# Gun Cabinet Doors



## Gene Howe (Feb 28, 2009)

superjuice10's post brings up a question I have for all gun owners.
The plan I suggested to superjuice10 calls out a glass door and no locking mechanism. While the glass door is certainly more attractive and allows for the long guns to be viewed, I'm concerned with security. 
If a lock were installed, it would almost be worthless in a glass door. But, it would deter children and, that's a good thing. But, it offers no protection from thieves.

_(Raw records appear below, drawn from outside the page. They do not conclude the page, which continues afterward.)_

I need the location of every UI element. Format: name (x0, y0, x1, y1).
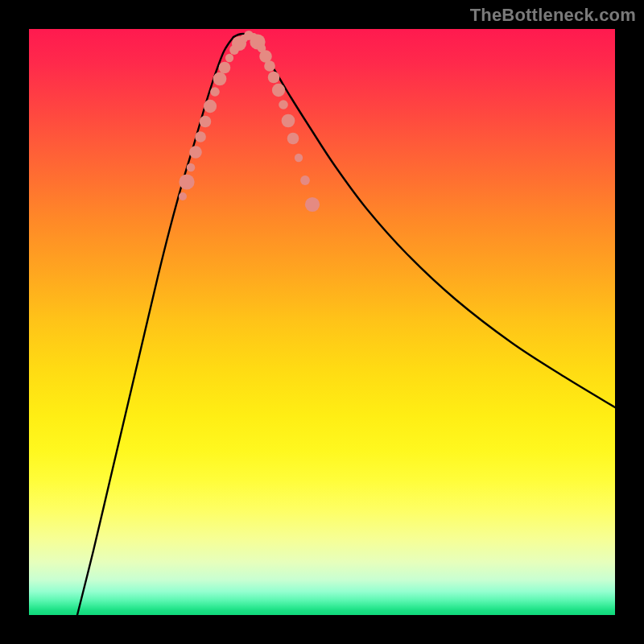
dots-right-dot (305, 197, 320, 212)
dots-left-dot (210, 87, 220, 97)
chart-frame: TheBottleneck.com (0, 0, 644, 644)
dots-left-dot (187, 163, 196, 172)
dots-right-dot (268, 72, 280, 84)
dots-right-dot (264, 60, 275, 72)
dots-right-dot (282, 114, 295, 128)
dots-right-dot (300, 175, 310, 185)
dots-right-dot (295, 154, 303, 162)
chart-svg (29, 29, 615, 615)
dots-left-dot (219, 62, 231, 74)
dots-right-dot (272, 84, 285, 97)
dots-right-dot (279, 100, 288, 109)
dots-left-dot (189, 146, 202, 159)
dots-left-dot (195, 131, 206, 142)
dots-left-dot (179, 174, 194, 189)
dots-left-dot (225, 54, 233, 62)
dots-left-dot (204, 100, 217, 113)
dots-left-dot (179, 192, 187, 200)
dots-left-dot (213, 72, 227, 86)
plot-area (29, 29, 615, 615)
curve-right (251, 37, 615, 407)
watermark-label: TheBottleneck.com (470, 5, 636, 26)
dots-left-dot (200, 116, 212, 128)
dots-right-dot (287, 133, 299, 145)
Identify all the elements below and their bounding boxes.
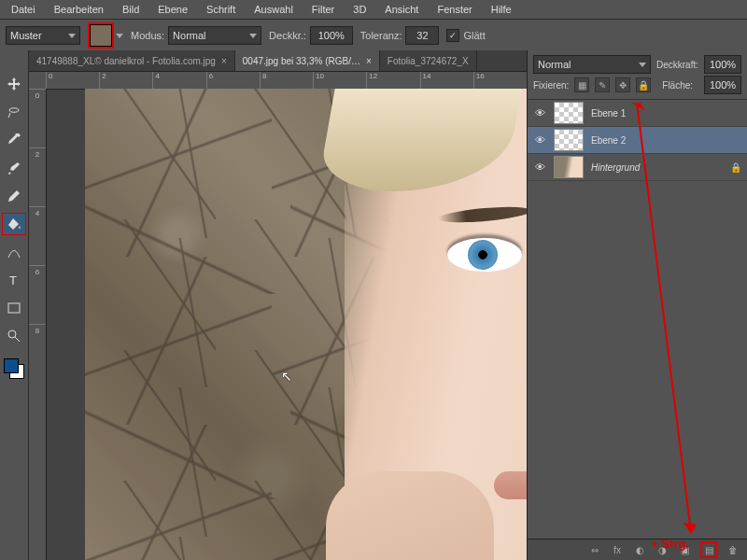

What do you guys do about security when you keep your pieces in a cabinet? I've been tasked to build this cabinet for my son. He has a couple younguns and, he'd likely want to deter the bad guys, too.


----------



## timmybgood (Jan 11, 2011)

Perhaps plexi or tempered glass would be strong enough. However, in the end, it is a wood cabinet that someone could just knock over, smash, and get guns.

Plus, if you use strong glass, how are you gonna smash your elbow through it to grab a weapon in an emergency like in a movie?


----------



## Longknife (Oct 25, 2010)

Not exactly an answer to your question, just to give a little perspective on the issue. In my country the law says I have to keep my guns in an approved safe. The safe also has to be bolted to the floor or the wall. The cost of that safe is often more than for a decent gun :blink:


----------



## TysonWD (Dec 26, 2010)

Just a few thoughts,

I've been around guns for practically my whole life, and own a fair number of guns. In my opinion, a gun cabinet is more for display purposes instead of security. With that in mind, if you want to keep kids from playing with them a simple locking mechanism would suffice. I would also suggest storing ammunition in a place far removed from the cabinet. An adult intent on stealing weapons from a gun cabinet will likely succeed irregardless of the security measures put in place.

If you want a secure, theft-proof, fire-safe way to store guns, then your best option is a heavy steel safe that is bolted to something.


JMO,

Tyson


----------



## RLFX (Feb 2, 2010)

If you live in Canada you have to have trigger locks and you can display them in a glass cabinet ..


----------



## cabinetman (Jul 5, 2007)

timmybgood said:


> Perhaps plexi or tempered glass would be strong enough. However, in the end, it is a wood cabinet that someone could just knock over, smash, and get guns.
> 
> Plus, if you use strong glass, how are you gonna smash your elbow through it to grab a weapon in an emergency like in a movie?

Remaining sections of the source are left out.